_Data_:

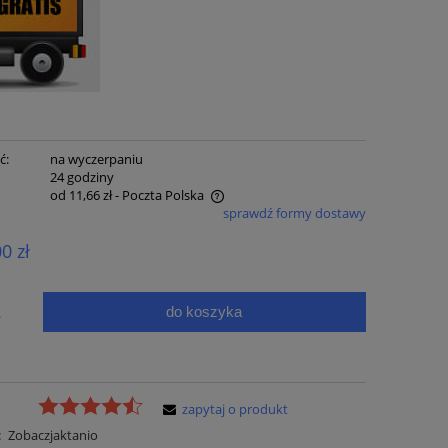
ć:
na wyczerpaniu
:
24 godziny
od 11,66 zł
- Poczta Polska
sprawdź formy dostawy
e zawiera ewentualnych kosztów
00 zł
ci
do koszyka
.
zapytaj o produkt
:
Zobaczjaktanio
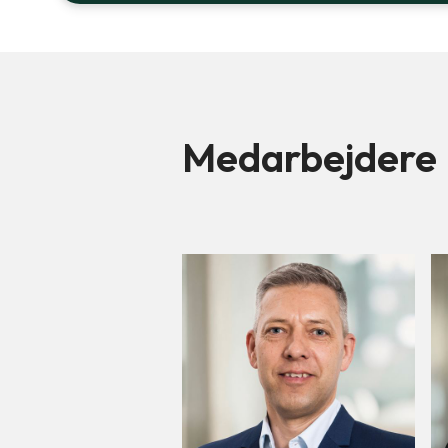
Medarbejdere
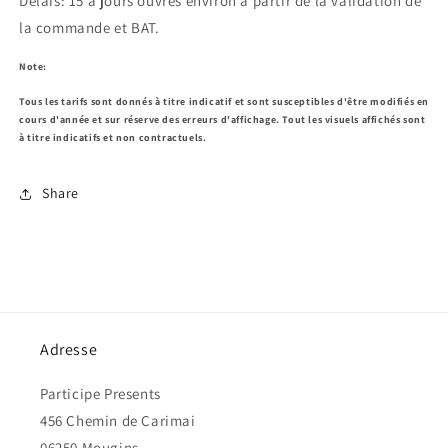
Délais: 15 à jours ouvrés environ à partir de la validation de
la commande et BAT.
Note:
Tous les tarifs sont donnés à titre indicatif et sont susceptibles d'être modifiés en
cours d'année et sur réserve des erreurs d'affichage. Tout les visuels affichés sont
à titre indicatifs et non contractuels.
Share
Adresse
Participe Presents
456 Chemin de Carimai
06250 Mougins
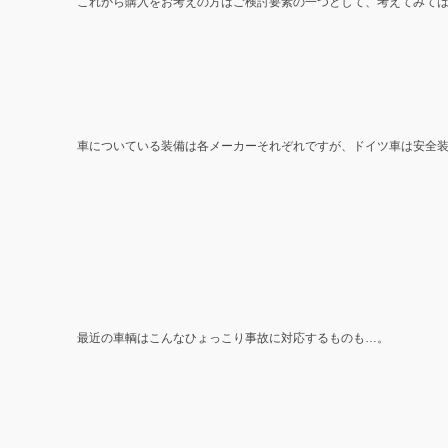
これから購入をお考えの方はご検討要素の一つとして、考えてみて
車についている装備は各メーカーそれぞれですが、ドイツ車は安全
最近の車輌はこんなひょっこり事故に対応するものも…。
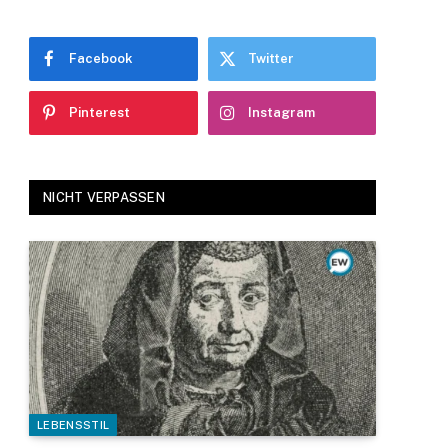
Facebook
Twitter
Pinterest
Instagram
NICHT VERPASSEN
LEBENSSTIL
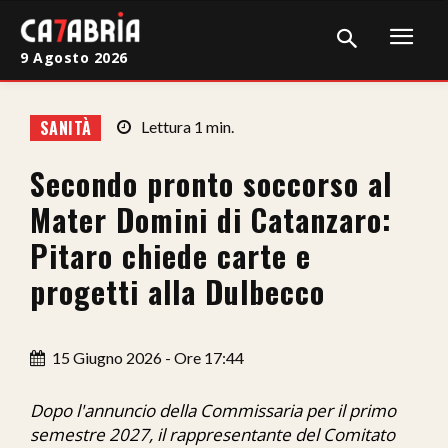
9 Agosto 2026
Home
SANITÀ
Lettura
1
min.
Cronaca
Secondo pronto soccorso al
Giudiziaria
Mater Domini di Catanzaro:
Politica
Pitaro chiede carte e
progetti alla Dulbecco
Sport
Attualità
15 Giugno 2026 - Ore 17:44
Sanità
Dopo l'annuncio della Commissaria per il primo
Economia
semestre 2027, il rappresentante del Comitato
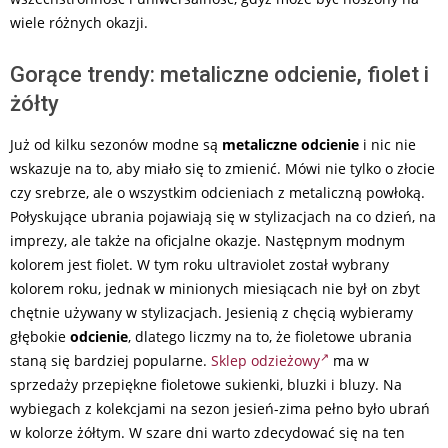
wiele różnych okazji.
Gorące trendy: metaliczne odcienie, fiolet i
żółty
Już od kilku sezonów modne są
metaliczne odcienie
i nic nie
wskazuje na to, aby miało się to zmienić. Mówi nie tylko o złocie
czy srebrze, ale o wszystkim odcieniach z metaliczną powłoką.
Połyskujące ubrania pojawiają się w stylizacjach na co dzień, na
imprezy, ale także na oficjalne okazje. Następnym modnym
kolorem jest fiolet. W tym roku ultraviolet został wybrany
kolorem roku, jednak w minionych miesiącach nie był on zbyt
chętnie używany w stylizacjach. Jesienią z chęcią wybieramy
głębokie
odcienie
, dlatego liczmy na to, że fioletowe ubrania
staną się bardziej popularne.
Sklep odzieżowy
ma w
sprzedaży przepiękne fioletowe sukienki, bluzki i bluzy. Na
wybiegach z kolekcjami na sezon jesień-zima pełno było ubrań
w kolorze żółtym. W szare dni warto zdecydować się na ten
==
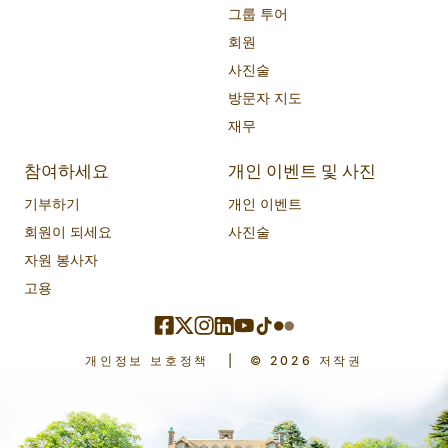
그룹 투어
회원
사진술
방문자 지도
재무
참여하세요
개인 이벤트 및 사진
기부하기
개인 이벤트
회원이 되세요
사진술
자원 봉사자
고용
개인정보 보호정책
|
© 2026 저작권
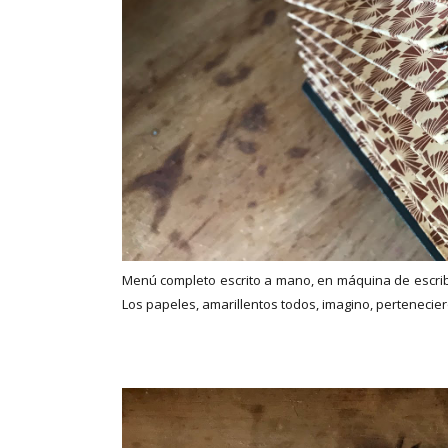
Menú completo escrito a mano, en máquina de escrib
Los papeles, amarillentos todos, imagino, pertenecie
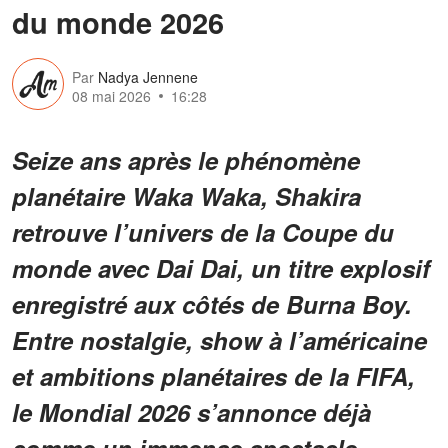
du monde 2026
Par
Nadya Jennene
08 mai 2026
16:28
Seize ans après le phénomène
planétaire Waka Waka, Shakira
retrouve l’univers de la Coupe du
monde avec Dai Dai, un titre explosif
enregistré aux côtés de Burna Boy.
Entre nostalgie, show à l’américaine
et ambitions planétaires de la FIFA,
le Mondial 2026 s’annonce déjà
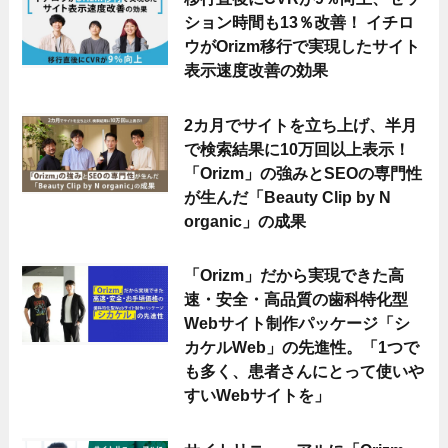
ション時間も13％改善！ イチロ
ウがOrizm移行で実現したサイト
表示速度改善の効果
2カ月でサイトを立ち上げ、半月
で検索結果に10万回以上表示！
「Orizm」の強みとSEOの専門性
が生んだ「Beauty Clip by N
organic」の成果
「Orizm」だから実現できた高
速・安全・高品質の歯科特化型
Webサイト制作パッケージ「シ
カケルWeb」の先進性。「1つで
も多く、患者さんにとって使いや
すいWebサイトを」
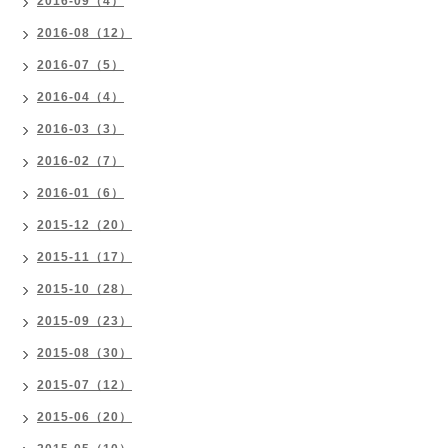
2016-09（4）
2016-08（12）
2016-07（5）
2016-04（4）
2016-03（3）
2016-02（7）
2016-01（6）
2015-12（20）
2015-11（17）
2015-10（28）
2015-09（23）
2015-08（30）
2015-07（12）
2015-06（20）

_What you should do_: Each line of the entries above that includes the string "fioletowe" should be copied out.

_The completed task_:
, dlatego liczmy na to, że fioletowe ubrania
sprzedaży przepiękne fioletowe sukienki, bluzki i bluzy. Na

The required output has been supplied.